We found that 444 patients presented single lesions, while 15 patients had multiple ones. Table I summarizes the area and side of the brain affected by the target lesions observed in our sample. As is shown in Table I, the most frequent lesions were found in the temporal (N=141) and frontal (N=140) lobes, followed by the parietal (N=48), temporo-parietal (N=34), occipital (N=30) and fronto-temporal (N=29) lobes. Parietal-occipital (N=17) lesions, as well as fronto-parietal (N=12) and temporo-occipital (N=10) lesions, were also observed, while lesions in other brain areas were less frequently encountered (e.g. six cerebellar lesions, five lesions of the centrum semiovale, two thalamic lesions: for details refer to Table I). Furthermore, lesions were equally distributed between the right (N=236) and left side (N=239) of the brain, with only 14 lesions that were bilateral (Table I).
Table II summarizes the neurological symptoms observed in the two separate groups of patients as well as the statistical correlation between the two groups. As can be deduced from Table II, patients in group A, who did not receive dexamethasone-based treatment, were observed to suffer mostly from aphasia or dysarthria (32.93%), sense of numbness or weakness (25.3%), seizures (20.88%), headaches (20.48%) and an altered level of consciousness (18.47%). Spatial and temporal disorientation (11.64%), loss of visual acuity (9.2%), loss of coordination and balance (memory impairment (6.02%) and vomiting (N=10. 4.01%) were also observed in this group of patients. Other neurological symptoms, such as dizziness, nausea, hypertension etc., only rarely occurred (refer to group A in Table II for details).
Patients in group B, instead, appeared to be more subject to seizures (16.19%), sense of numbness or weakness (15.23%) and headaches (13.3%), followed by an altered level of consciousness (aphasia or dysarthria (8.09%) and memory impairment (3.8%). Other neurological symptoms were negligible (refer to group B in Table II for details).

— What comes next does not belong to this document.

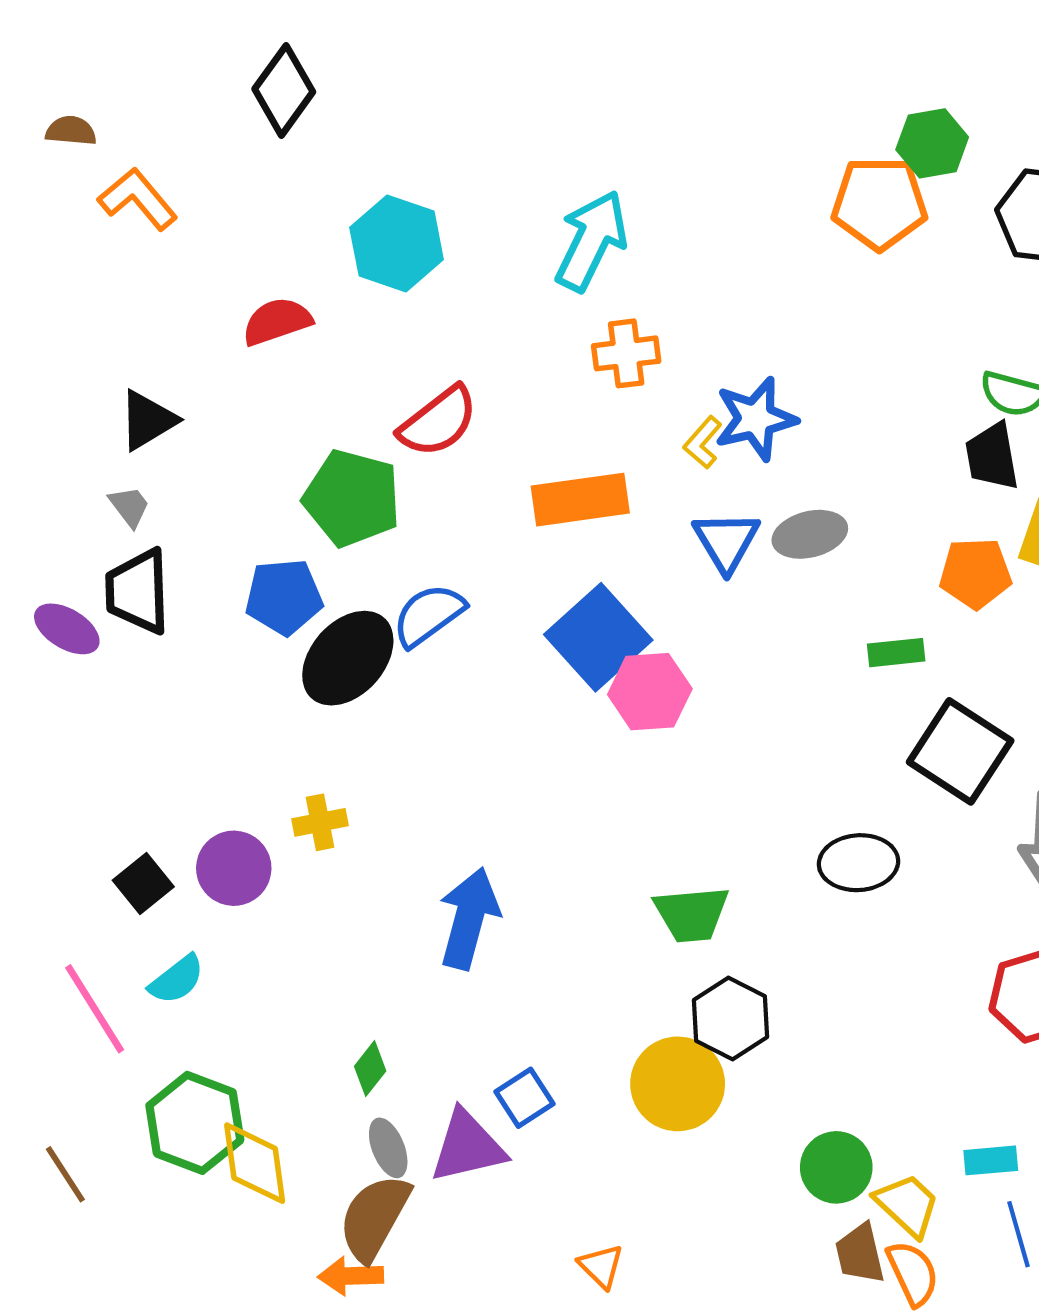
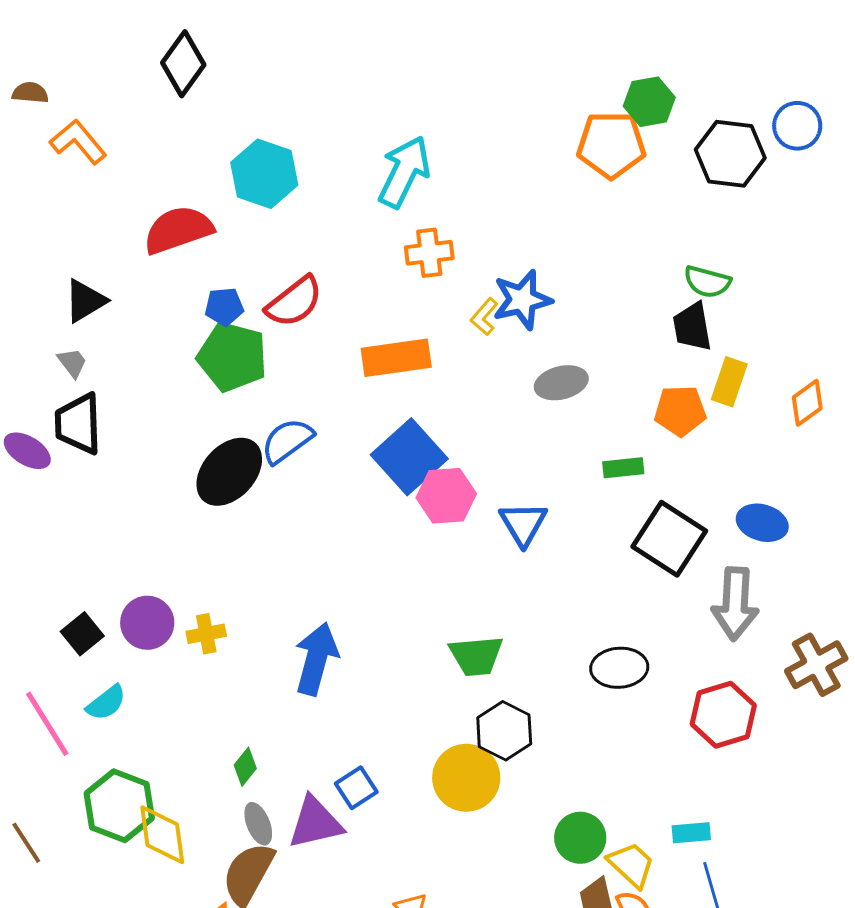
red semicircle: (277, 321) -> (178, 230), size x1.4
blue triangle: (726, 541) -> (523, 524), moved
blue pentagon: (284, 597) -> (224, 307), moved, size x0.7
yellow cross: (320, 822) -> (206, 634), moved
black ellipse: (859, 863) -> (619, 668), moved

When the two groups were compared with each other, patients in group A were found to suffer significantly more than patients in group B from spatial and temporal disorientation (p=0.0001), loss of coordination or balance (p=0.0003) and an altered level of consciousness (p=0.0013). Loss of visual acuity (p=0.001), numbness or weakness (p=0.001), seizures (p=0.001), aphasia or dysarthria (p=0.001) and headaches (p=0.009) were also more significantly observed in patients of group A than group B. Interestingly, other neurological symptoms, for example nausea (p=0.5), dizziness (p=0.25), incontinence (p=0.31) and memory impairment (p=0.14) appeared to be unaffected by the treatment patients (Table II).
Discussion
The treatment of patients affected by GBM poses a challenge as the median patient survival rate after diagnosis is from 12 to 17 months with radiation and temozolomide treatment (14). Several factors play a role in the prognosis, such as age, pre-operative PS and extent of resection (15, 16).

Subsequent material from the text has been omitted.